Le rôle de la bombe atomique dans la fin de la Seconde Guerre mondiale

D’où vient la légende selon laquelle la bombe atomique aurait mis fin à la seconde guerre mondiale ?

 

 

Ci-dessous Yves Lenoir, auteur de « La Comédie Atomique », « La Découverte » (2016) et coréalisateur du film « Tchernobyl, le monde d’après » (2018), raconte pour IDN comment le Japon fut amené à capituler et comment les États-Unis décidèrent par la suite de développer l’arme nucléaire.

 

 

 

 

En marge de la conférence de Potsdam (17 juillet au 2 août 1945), le général Eisenhower s’entretint avec le Président Truman et les Secrétaires d’État, Byrnes, et à la Guerre, Stimson. Concernant l’usage de l’arme atomique qui venait d’être testée avec succès le 16 juillet, il relata :

  • … le Secrétaire à la Guerre Stimson, de passage au quartier général en Allemagne, m’a informé de la préparation du largage d’une bombe atomique sur le Japon.
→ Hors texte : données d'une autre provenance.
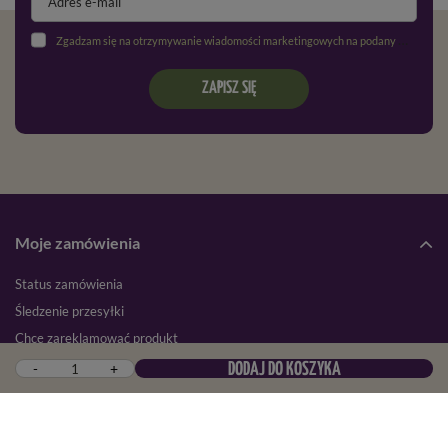
Zgadzam się na otrzymywanie wiadomości marketingowych na podany adres e-mail oraz przetwarzanie danych osobowych zgodnie z
ZAPISZ SIĘ
Moje zamówienia
Status zamówienia
Śledzenie przesyłki
Chcę zareklamować produkt
Chcę zwrócić produkt
-
+
DODAJ DO KOSZYKA
Chcę wymienić towar
Kontakt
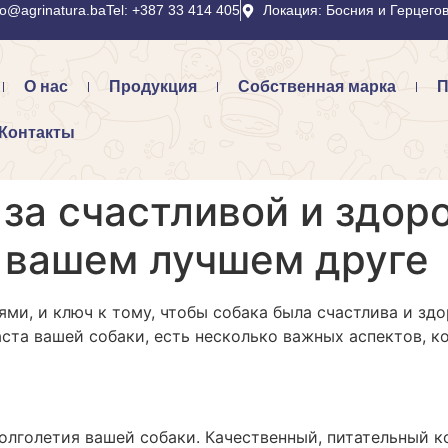
fo@agrinatura.ba
Tel: +387 33 414 405
Локация: Босния и Герцего
О нас
Продукция
Собственная марка
П
Контакты
за счастливой и здор
о вашем лучшем друге
и, и ключ к тому, чтобы собака была счастлива и здо
ста вашей собаки, есть несколько важных аспектов, 
олголетия вашей собаки. Качественный, питательный 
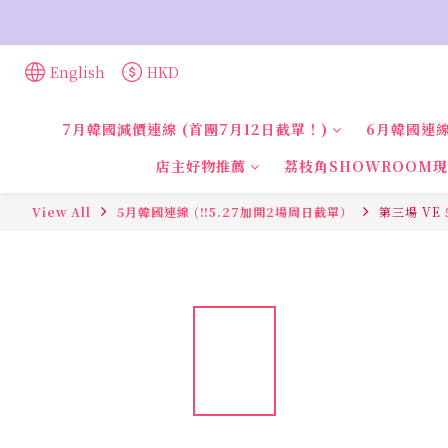
English
HKD
7月韓國減價連線 (首團7月12日截單！)
6月韓國連線
店主好物推薦
荔枝角SHOWROOM
View All
5月韓國連線 (‼️5.27加開2場周日截單）
第三場 VE 5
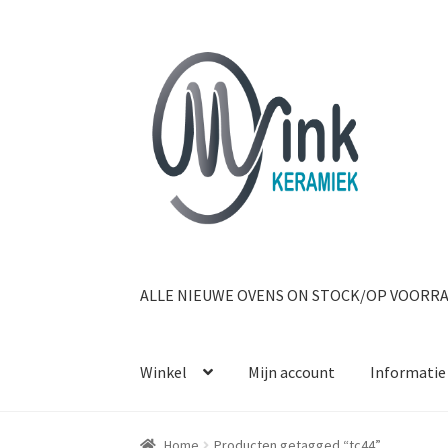
Ga door naar navigatie
Ga naar de inhoud
ALLE NIEUWE OVENS ON STOCK/OP VOORR
Winkel
Mijn account
Informatie
Home
Producten getagged “tc44”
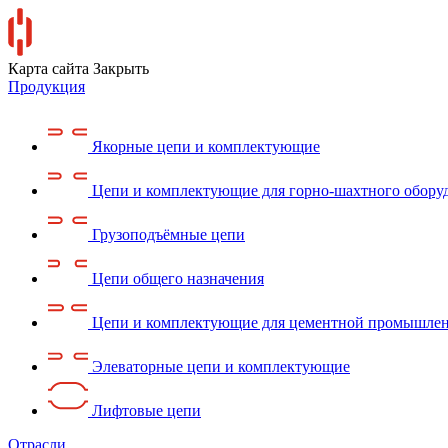
Карта сайта
Закрыть
Продукция
Якорные цепи и комплектующие
Цепи и комплектующие для горно-шахтного обору
Грузоподъёмные цепи
Цепи общего назначения
Цепи и комплектующие для цементной промышле
Элеваторные цепи и комплектующие
Лифтовые цепи
Отрасли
J’étais de ceux qui sentaient qu’il y avait de nombreuses raisons convaincantes de se poser des questions sur la sagesse d’un tel acte.
  • … je lui fis savoir mes graves pressentiments : en premier lieu, que j’étais convaincu que le Japon était déjà défait et que larguer la bombe était complètement inutile ; par ailleurs, je pensais que notre pays devrait éviter de choquer l’opinion mondiale par le recours à une arme dont l’emploi n’était à mon avis plus obligatoire pour sauver des vies américaines. J’étais sûr que le Japon, à ce moment crucial, cherchait les voies d’une reddition avec un minimum de perte de face. »
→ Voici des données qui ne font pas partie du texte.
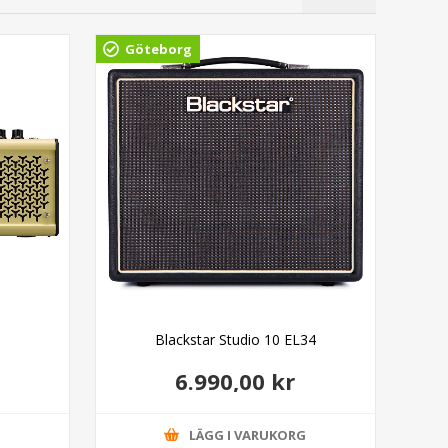
Göteborg
Gö
Blackstar Studio 10 EL34
6.990,00 kr
G
LÄGG I VARUKORG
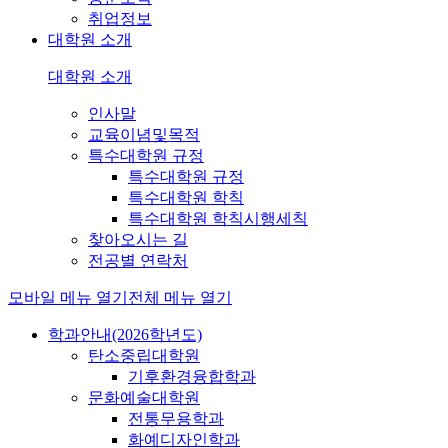
취업정보
대학원 소개
대학원 소개
인사말
교육이념및목적
특수대학원 규정
특수대학원 규정
특수대학원 학칙
특수대학원 학칙시행세칙
찾아오시는 길
전공별 연락처
모바일 메뉴 열기
전체 메뉴 열기
학과안내(2026학년도)
탄소중립대학원
기후환경융합학과
문화예술대학원
전통무용학과
화예디자인학과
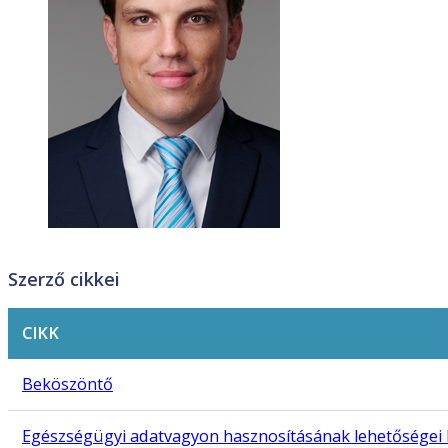
Szerző cikkei
CIKK
Beköszöntő
Egészségügyi adatvagyon hasznosításának lehetősége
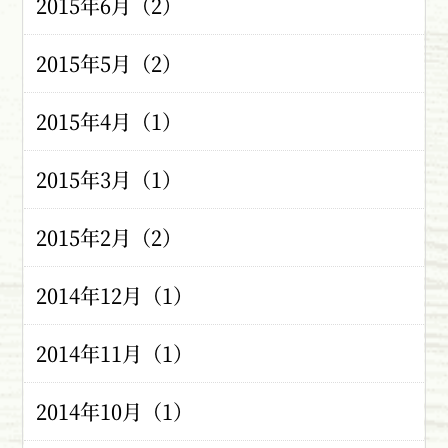
2015年6月（2）
2015年5月（2）
2015年4月（1）
2015年3月（1）
2015年2月（2）
2014年12月（1）
2014年11月（1）
2014年10月（1）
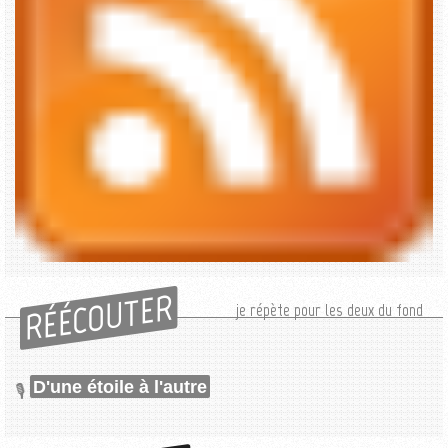
RÉÉCOUTER
je répète pour les deux du fond
D'une étoile à l'autre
Dénouement shakespearien, duperie historique

L’acte final de la tragédie commence. Eisenhower a sans doute eu connaissance du mémorandum de la réunion du Président et des chefs d’état-major du 18 juin, qui détaille le plan d’invasion du Japon, dont les grandes lignes ont ensuite été communiquées à Staline. En février 1945, à Yalta, ce dernier s’était engagé, dans un délai de deux à trois mois après la fin des hostilités en Allemagne, à dénoncer le traité de neutralité signé avec le Japon le 13 février 1941. Le 18 juin, la bombe atomique reste un paramètre hypothétique dans la stratégie américaine, de même que la date de l’entrée en guerre de l’URSS contre le Japon.
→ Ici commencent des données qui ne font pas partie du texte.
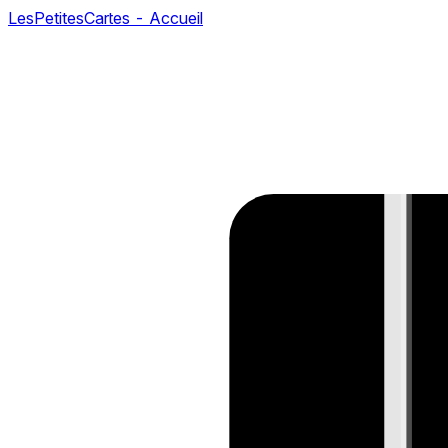
LesPetitesCartes - Accueil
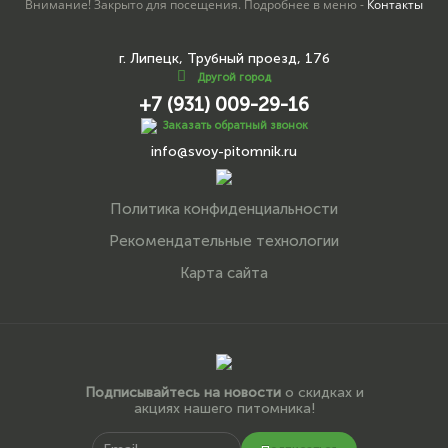
Внимание! Закрыто для посещения. Подробнее в меню -
Контакты
г. Липецк, Трубный проезд, 17б
Другой город
+7 (931) 009-29-16
Заказать обратный звонок
info@svoy-pitomnik.ru
Политика конфиденциальности
Рекомендательные технологии
Карта сайта
Подписывайтесь на новости
о скидках и
акциях нашего питомника!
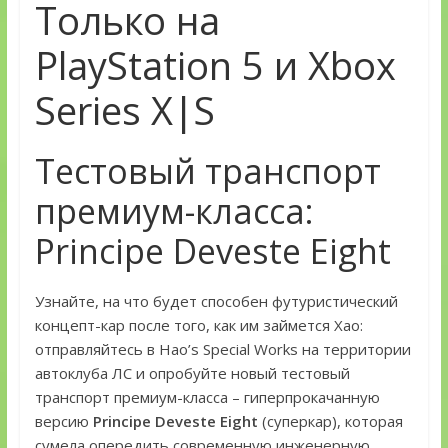
Только на
PlayStation 5 и Xbox
Series X|S
Тестовый транспорт
премиум-класса:
Principe Deveste Eight
Узнайте, на что будет способен футуристический
концепт-кар после того, как им займется Хао:
отправляйтесь в Hao’s Special Works на территории
автоклуба ЛС и опробуйте новый тестовый
транспорт премиум-класса – гиперпрокачанную
версию
Principe Deveste Eight
(суперкар), которая
сумела опередить современную инженерную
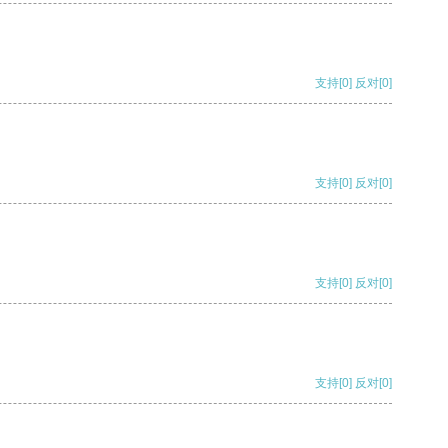
支持
[0]
反对
[0]
支持
[0]
反对
[0]
支持
[0]
反对
[0]
支持
[0]
反对
[0]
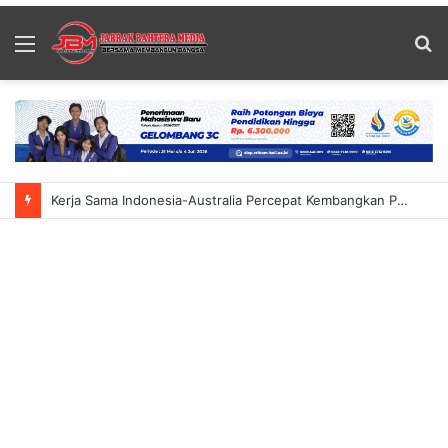
Menu
S
fo
Kerja Sama Indonesia-Australia Percepat Kembangkan PLTS Atap Di Bali Fokus Transfer Teknologi Solar Panel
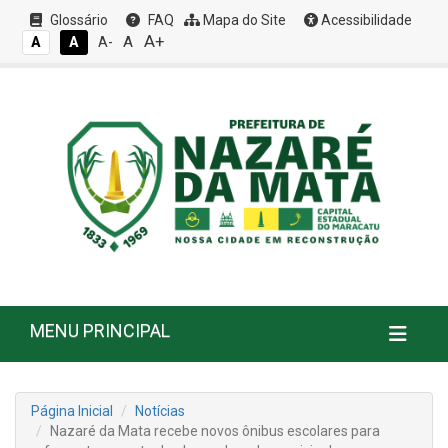
Glossário
FAQ
Mapa do Site
Acessibilidade
A+
A
A
A
A-
MENU PRINCIPAL
Página Inicial
Notícias
Nazaré da Mata recebe novos ônibus escolares para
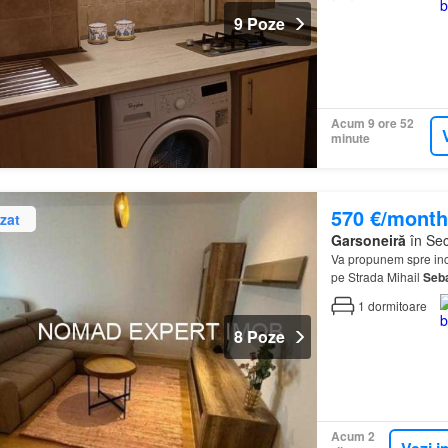
9 Poze
Acum 9 ore 52
minute
570 €/month
zat
Garsoneiră
în Sec
Va propunem spre inc
pe Strada Mihail
Seba
1
dormitoare
8 Poze
Acum 2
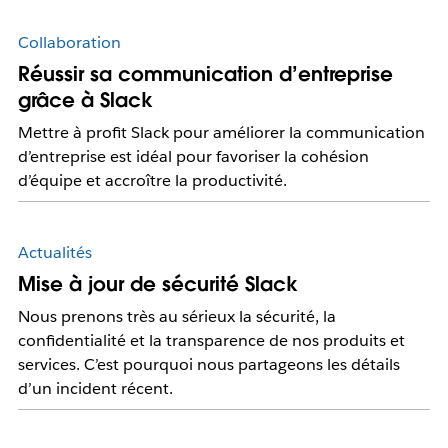
Collaboration
Réussir sa communication d’entreprise
grâce à Slack
Mettre à profit Slack pour améliorer la communication
d’entreprise est idéal pour favoriser la cohésion
d’équipe et accroître la productivité.
Actualités
Mise à jour de sécurité Slack
Nous prenons très au sérieux la sécurité, la
confidentialité et la transparence de nos produits et
services. C’est pourquoi nous partageons les détails
d’un incident récent.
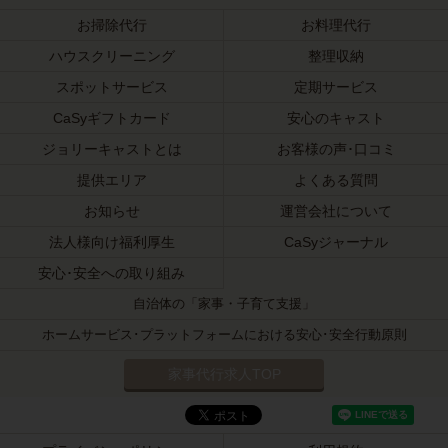
お掃除代行
お料理代行
ハウスクリーニング
整理収納
スポットサービス
定期サービス
CaSyギフトカード
安心のキャスト
ジョリーキャストとは
お客様の声･口コミ
提供エリア
よくある質問
お知らせ
運営会社について
法人様向け福利厚生
CaSyジャーナル
安心･安全への取り組み
自治体の「家事・子育て支援」
ホームサービス･プラットフォームにおける安心･安全行動原則
家事代行求人TOP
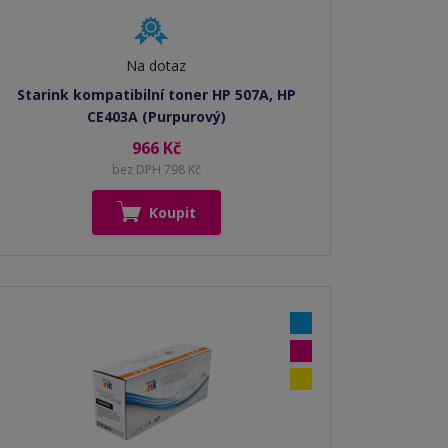
Na dotaz
Starink kompatibilní toner HP 507A, HP
CE403A (Purpurový)
966 Kč
bez DPH 798 Kč
Koupit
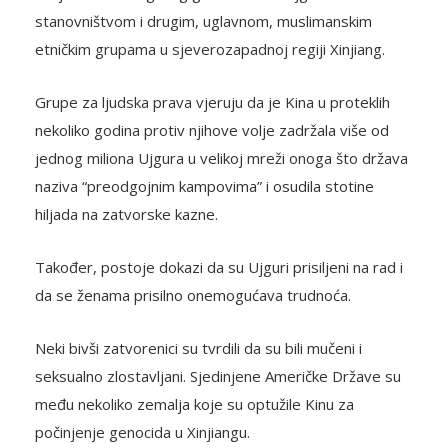
stanovništvom i drugim, uglavnom, muslimanskim
etničkim grupama u sjeverozapadnoj regiji Xinjiang.
Grupe za ljudska prava vjeruju da je Kina u proteklih
nekoliko godina protiv njihove volje zadržala više od
jednog miliona Ujgura u velikoj mreži onoga što država
naziva “preodgojnim kampovima” i osudila stotine
hiljada na zatvorske kazne.
Također, postoje dokazi da su Ujguri prisiljeni na rad i
da se ženama prisilno onemogućava trudnoća.
Neki bivši zatvorenici su tvrdili da su bili mučeni i
seksualno zlostavljani. Sjedinjene Američke Države su
među nekoliko zemalja koje su optužile Kinu za
počinjenje genocida u Xinjiangu.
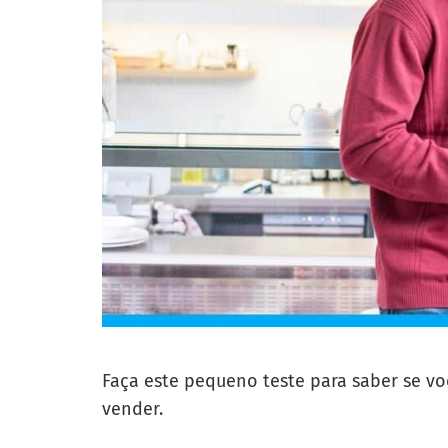
Faça este pequeno teste para saber se vo
vender.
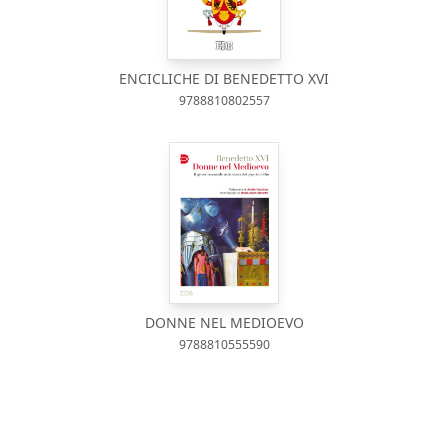
ENCICLICHE DI BENEDETTO XVI
9788810802557
DONNE NEL MEDIOEVO
9788810555590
Des trois acteurs, Staline est le mieux informé. Il sait que, depuis juin 1944, le Japon cherche les voies d’une capitulation négociée ; il vient de décider de « faire patienter » le Prince Konoye, l’envoyé de Tokyo à Moscou après la capitulation du Reich pour solliciter une médiation auprès des Américains ; il a suivi depuis leur début les travaux du Manhattan Project, a eu connaissance du succès de Trinity, et sait que Truman ne le sait pas… Seule donnée manquante : la date du bombardement atomique du Japon. Une course contre la montre s’engage. Pour Staline, il s’agit de transférer ses troupes et leur logistique du front Ouest au front Est afin de prendre, comme en Europe, toute sa part de la victoire. Pour Truman, il s’agit d’utiliser l’arme avant que le Japon ne soit forcé de capituler devant Staline. Un Staline contraint depuis l’essai réussi de S1 (1) de hâter son intervention contre un nord du Japon dégarni, car hors de portée des B29 de l’USAF. Le Japon, à l’opposé, ne sait rien. Tablant sur son traité de neutralité avec l’URSS et escomptant que les Américains chercheront à éviter le genre de bain de sang d’Okinawa ou d’Iwo Jima, il ne lui reste que deux options : arracher une capitulation honorable par la voie diplomatique passant par Moscou ; à défaut, attendre de pied ferme les troupes US et leur infliger un maximum de pertes.

Hiroshima laisse impavides les dirigeants nippons. L’Empereur n’en est informé que le 7 août. Le discours de Truman annonçant au monde l’événement n’est pas discuté lors des conférences gouvernementales sur la réponse à donner à l’ultimatum lancé de Potsdam, par Truman, Churchill et Chang Kay-Shek. Car soixante-six villes, dont Tokyo, ont été en partie rasées et incendiées depuis le début mars par les raids massifs de l’USAF. Une ville détruite de plus ne change pas la donne !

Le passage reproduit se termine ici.